Life insurance in Romania
Romania's life insurance market is one of the least penetrated in the EU — life premiums represent under 1% of GDP, far below the EU average of ~3–4%. The primary state support available to surviving families is the pensia de urmaș from CNPP, but this is typically well below working income. Private term life insurance closes this gap.
Pilon II — mandatory private pension
Since 2008, employees in Romania have a mandatory contribution to Pilon II (Fondul de Pensii Administrat Privat) — typically 3.75% of gross salary channelled to a private pension fund chosen by the employee. On death, the accumulated Pilon II balance passes to named beneficiaries — this is an important asset to consider when calculating life insurance needs.
However, for younger workers, the Pilon II balance may be modest. A 35-year-old earning the average Romanian salary since age 23 might have accumulated RON 30,000–50,000 — meaningful but not a substitute for life insurance in a family with a mortgage and dependants.

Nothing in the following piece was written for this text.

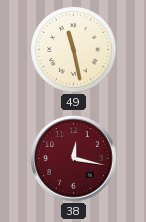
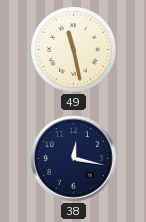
38 dial: burgundy -> navy
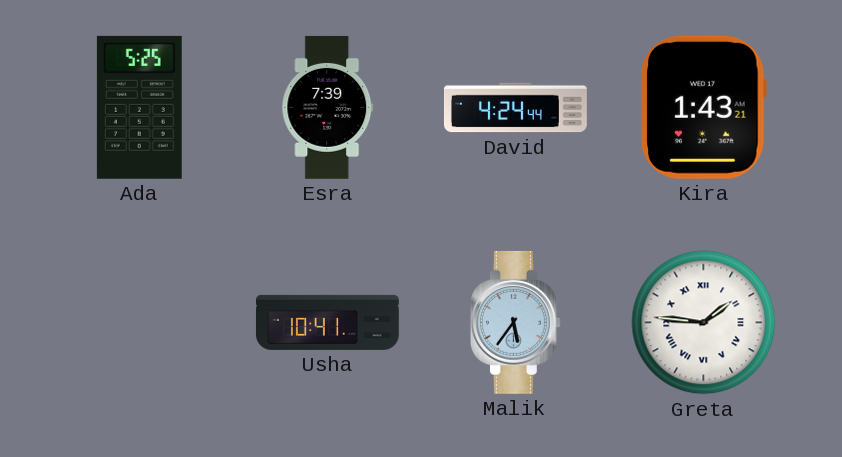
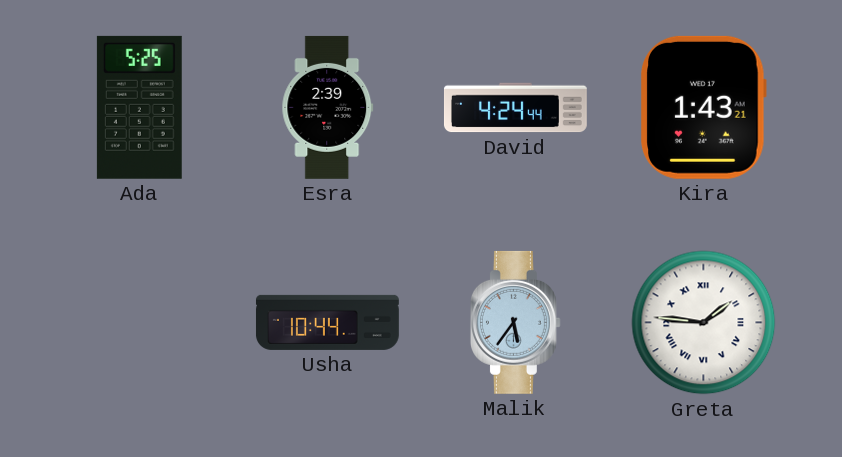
Esra: 7:39 -> 2:39
Usha: 10:41 -> 10:44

CNPP survivor pension — the reality
The CNPP pays a pensia de urmaș to the deceased's spouse and dependent children. The total payment is calculated as a percentage of the deceased's pension entitlement (based on contribution years). For a working-age Romanian with limited contribution history, this is typically RON 500–1,500/month — a fraction of their working income. The pension is also subject to CNAS health contribution deductions.
Key life insurance providers in Romania
NN Romania (formerly ING Life) leads the individual life market. Other significant players: Allianz-Țiriac Asigurări, Groupama Asigurări, Uniqa Asigurări de Viață, Signal Iduna, and Grawe România. Bancassurance (life cover sold via banks) is particularly prevalent — banks routinely include credit life insurance as a condition of mortgage lending, often at inflated premiums compared to standalone policies.

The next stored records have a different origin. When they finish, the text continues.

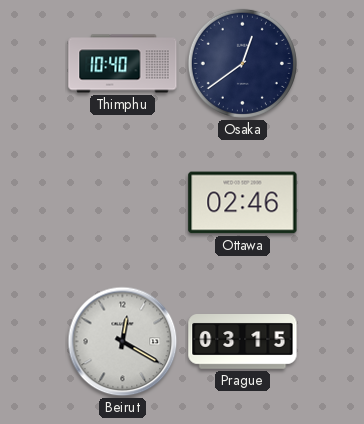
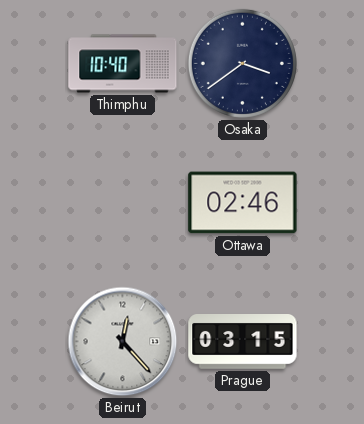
Osaka: 12:39 -> 3:39
Beirut: 12:20 -> 12:23
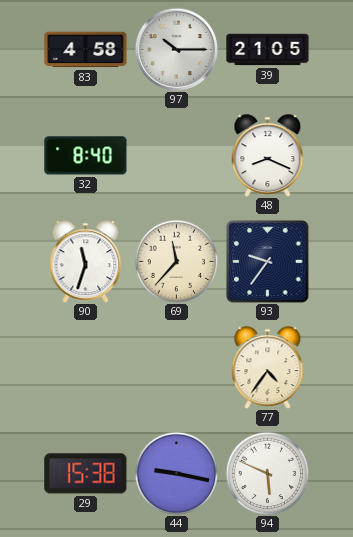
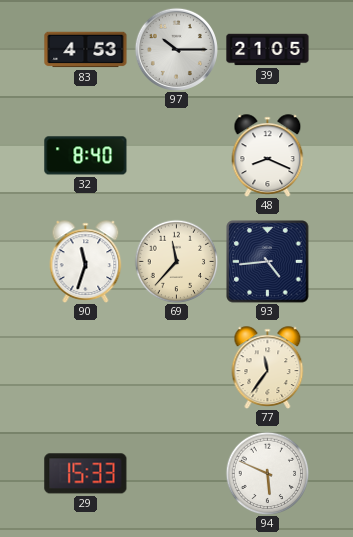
83: 4:58 -> 4:53
93: 9:36 -> 4:44
77: 4:36 -> 11:36
29: 15:38 -> 15:33
44: 9:17 -> none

Frequently asked questions
- Is this calculator free?
- Yes — completely free, no account needed. Nothing you enter is saved.

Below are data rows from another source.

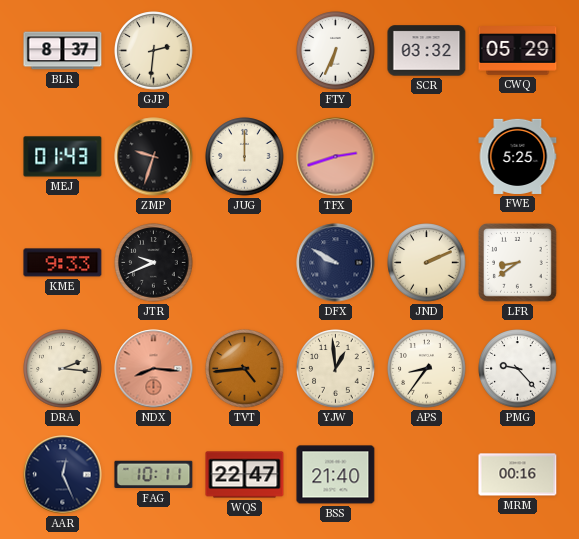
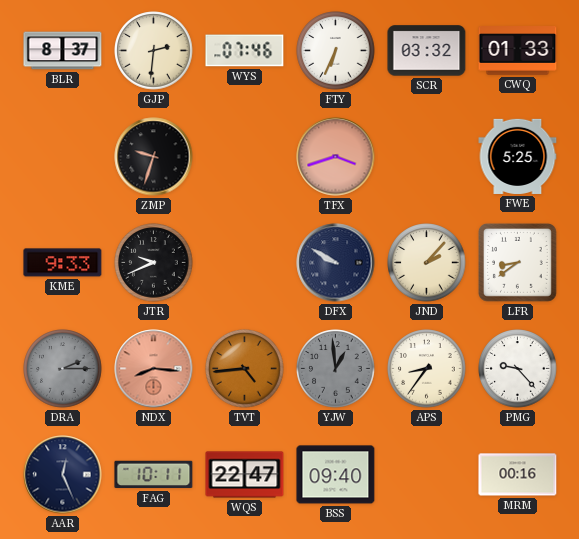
WYS: none -> 07:46
CWQ: 05:29 -> 01:33
MEJ: 01:43 -> none
JUG: 12:00 -> none
TFX: 2:42 -> 3:42
JND: 2:11 -> 2:07
DRA: 2:16 -> 2:15
DRA dial: cream -> grey
YJW dial: cream -> grey
BSS: 21:40 -> 09:40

- What is bancassurance in Romania and should I buy it?
- Bancassurance refers to life insurance sold by banks alongside loan products — particularly credit life insurance (asigurare de viață atașată creditului) bundled with mortgages. Romanian law permits banks to require credit life insurance but prohibits forcing clients to buy only from the bank's affiliated insurer. Always compare the bank's offering against standalone term life policies — standalone is typically 30–60% cheaper for equivalent coverage, with the bank named as co-beneficiary to the extent of the outstanding loan balance.
- What is the difference between asigurare de viață and asigurare de deces?
- "Asigurare de viață" is the broad category encompassing all life insurance products. "Asigurare de deces" refers specifically to term death cover — a policy that pays only if you die during the term, with no savings component. This is the most cost-effective form for family financial protection and is what this calculator is designed for.